Back in my competitive paddling days, two of my teammates were former elite synchro swimmers (one of them is now a top-level provincial coach). One day, while swimming together at one of our training camps, they decided to teach us a few synchro moves. I was at the height of my fitness, and yet, I’m not ashamed to say that I thought I would die. Let me say this as indelicately as possible – it’s f*cking hard!
Perfect, a documentary feature created and directed by Montrealer Jérémie Battaglia, dives beyond the sequins and mascara to follow the Canadian synchronised swimming team through the most gruelling year of their lives. After winning gold at the Pan American Games in Toronto these elite athletes and their relentless trainer, Meng Chen, are hungry for a spot at the ultimate competition; Rio De Janeiro 2016. And they’re willing to do whatever it takes to make it as they chase their Olympic dream.
“Most people think synchro is quite easy. They see the smiles, the makeup, the hair gel, the flashy suits, and it’s kind of a joke to them, but it’s a really, really hard sport and really impressive. It’s probably like running an Olympic-level 400-metre sprint while holding your breath. It’s what the top athletes do, plus no oxygen,” says Canadian synchro swim team athlete Claudia Holzner.
“Many people, especially men, don’t consider synchro to be a sport. They’re all girls, it must be easy. But I’d give a lot of money to see each of them try synchro swimming for a day. It’s a women’s sport, yes. But a very difficult women’s sport,” says Canadian synchro swim team captain Marie-Lou Morin.
I think in some ways, there has never been a sport that most encapsulates and mirrors the contradiction between the way women are socialized to appear in the world (pretty, frilly, ultra-feminized, effortlessly happy) and the ugly reality of the invisibility of women’s brute strength and competence.
All the hard stuff happens under water. All the ugly effort and Herculean strength to allow them to emerge smiling and shiny and pretty isn’t seen by anyone else.
Women are taught from a young age to smile and be agreeable. They know that disagreeing or being unpleasant at work or saying “no” in their social lives will brand them as the “difficult one” or the complaining “bitch”. They just smile and pretend to be perfect.
With regards to this sport, I find it unfortunate that such incredible athletic achievement and competence is undermined by so much emphasis on appearance, but then again, one can say that about pretty much anything women endeavour to do…
The pressure to also look perfectly the same is not lost on these girls. In a sport where bodies are weighed, measured and analysed on a regular basis some girls struggle with eating disorders. Many wish synchronised swimming would move with the times, like figure skating or diving, and drop its laser-like focus on body perfection. But for now, these are the unwritten rules of the game.

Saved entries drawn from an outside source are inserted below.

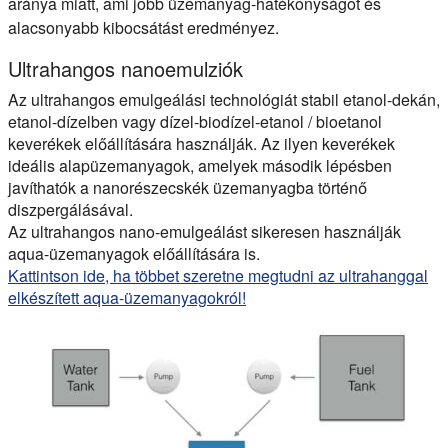
aránya miatt, ami jobb üzemanyag-hatékonyságot és
alacsonyabb kibocsátást eredményez.
Ultrahangos nanoemulziók
Az ultrahangos emulgeálási technológiát stabil etanol-dekán,
etanol-dízelben vagy dízel-biodízel-etanol / bioetanol
keverékek előállítására használják. Az ilyen keverékek
ideális alapüzemanyagok, amelyek második lépésben
javíthatók a nanorészecskék üzemanyagba történő
diszpergálásával.
Az ultrahangos nano-emulgeálást sikeresen használják
aqua-üzemanyagok előállítására is.
Kattintson ide, ha többet szeretne megtudni az ultrahanggal
elkészített aqua-üzemanyagokról!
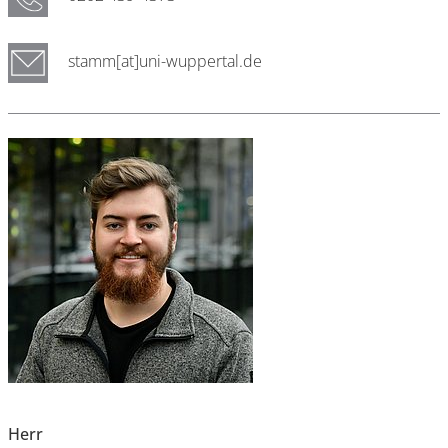
stamm[at]uni-wuppertal.de
Herr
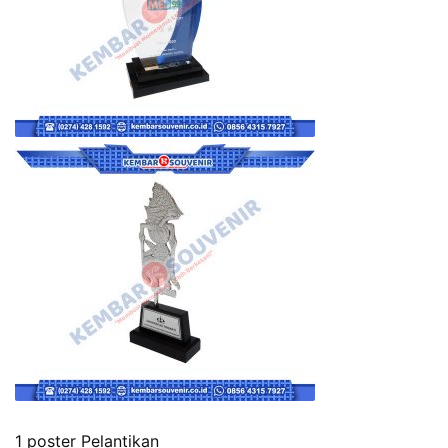
1 poster Pelantikan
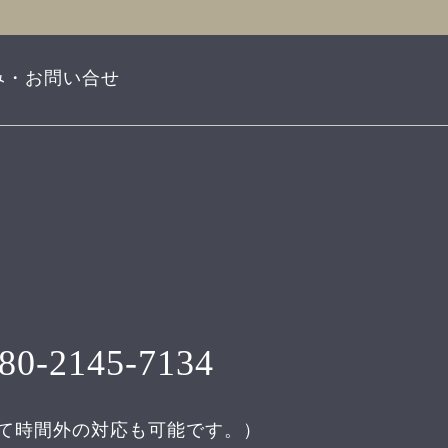
み・お問い合せ
80-2145-7134
て時間外の対応も可能です。）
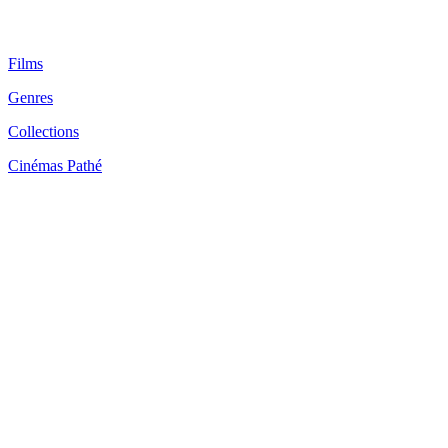
Films
Genres
Collections
Cinémas Pathé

With unprecedented access to the team and their trainer, Perfect follows this determined, strong and hard working group of women in their quest to make it to the Olympics. This distinctly Canadian story, told through the French voice of team captain Marie-Lou Morin, and the English voice of Claudia Holzner, follows the ultimate underdogs in their insatiable quest for perfection.
Director Jérémie Battaglia has created a beautifully shot film that truly manages to communicate both the grace and gumption of these women as they chase their Olympic dreams. It also points the camera squarely on the physical and psychological demands of high-level competition.
“The glitter of their swimwear blinds us to the reality that once the make-up is removed, what’s left are high-level, high-performance athletes,” says the Montreal-based director, who moved here from France seven years ago and had his directorial debut making films about Quebec’s Maple Spring student protests in 2012.
“I was introduced to the sport completely by accident through a friend who started working as a manager for Team Canada,” he tells me. “She would talk to me about all the injuries these girls would be experiencing, and I realized that I knew nothing about the sport, other than these sexist, preconceived, unfair notions I had, and I felt like an idiot. I went home and spent a few hours really looking at the sport and realized my mistake. A few days later I came across a Buzzfeed article making fun of synchro swimmers’ faces and that was the pivotal moment when I decided to make a film about the sport.”
Battaglia would spend the next two years following the team and documenting their efforts.
“I never realized how much of a contact sport it is. When we talk about concussions, we often talk about hockey, but these women get a lot of injuries and not nearly the respect,” he tells me.
“Their reality, this story of injustice, sacrifice, this quest for perfection and beauty touched me in a way I couldn’t expect. For me there is something truly universal in their story.”
A short 44-minute version of Battaglia’s film will be broadcast on CBC tonight, but the long 77-minute version, his personal version, will be shown at Cinema du Parc August 4, 5 and 6 (English version), while the French version is currently screening at Cinematheque until August 11.